We'll leave further exploration of the boot process for later; for now just type
in the GDB window:
(gdb) b exec
Breakpoint 1 at 0x100800: file exec.c, line 11.
(gdb) c
These commands set a breakpoint at the entrypoint to the exec function in the
xv6 kernel, and then continue the virtual machine's execution until it hits that
breakpoint. You should now see QEMU's BIOS go through its startup process, after
which GDB will stop again with output like this:
The target architecture is assumed to be i386
0x100800 : push %ebp
Breakpoint 1, exec (path=0x20b01c "/init", argv=0x20cf14) at exec.c:11
11 {
(gdb)
At this point, the machine is running in 32-bit mode, the xv6 kernel has
initialized itself, and it is just about to load and execute its first user-mode
process, the /init program. You will learn more about exec and the init
program later; for now, just continue execution:
(gdb) c
Continuing.
0x100800 : push %ebp
Breakpoint 1, exec (path=0x2056c8 "sh", argv=0x207f14) at exec.c:11
11 {
(gdb)
The second time the exec function gets called is when the /init program
launches the first interactive shell, sh.
Now if you c ontinue again, you should see GDB appear to "hang": this is
because xv6 is waiting for a command (you should see a '$' prompt in the virtual
machine's display). It won't hit the exec function again until you enter a
command, which will cause the shell to run it.

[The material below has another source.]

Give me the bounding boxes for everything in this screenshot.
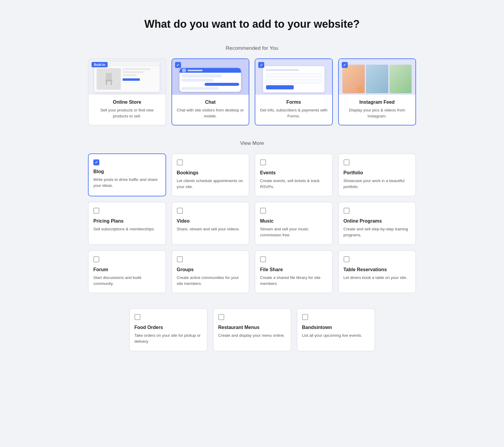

GDB has now trapped the exec system call the shell invoked to execute the requested command.
Now let's inspect the state of the kernel a bit at the point of this exec command.
Further exploration: Look through the online GDB manual to learn about
more of GDB's debugging features,
Note that you don't have to settle for the "vanilla" command-line GDB;
you should be able to use one of the many more "user-friendly" variants,
such as the GNU Emacs graphical interface to GDB,
or the graphical DDD frontend.
But you may have to figure out for yourself
how to connect with QEMU's remote debugging stub
under your preferred GDB variant or front-end.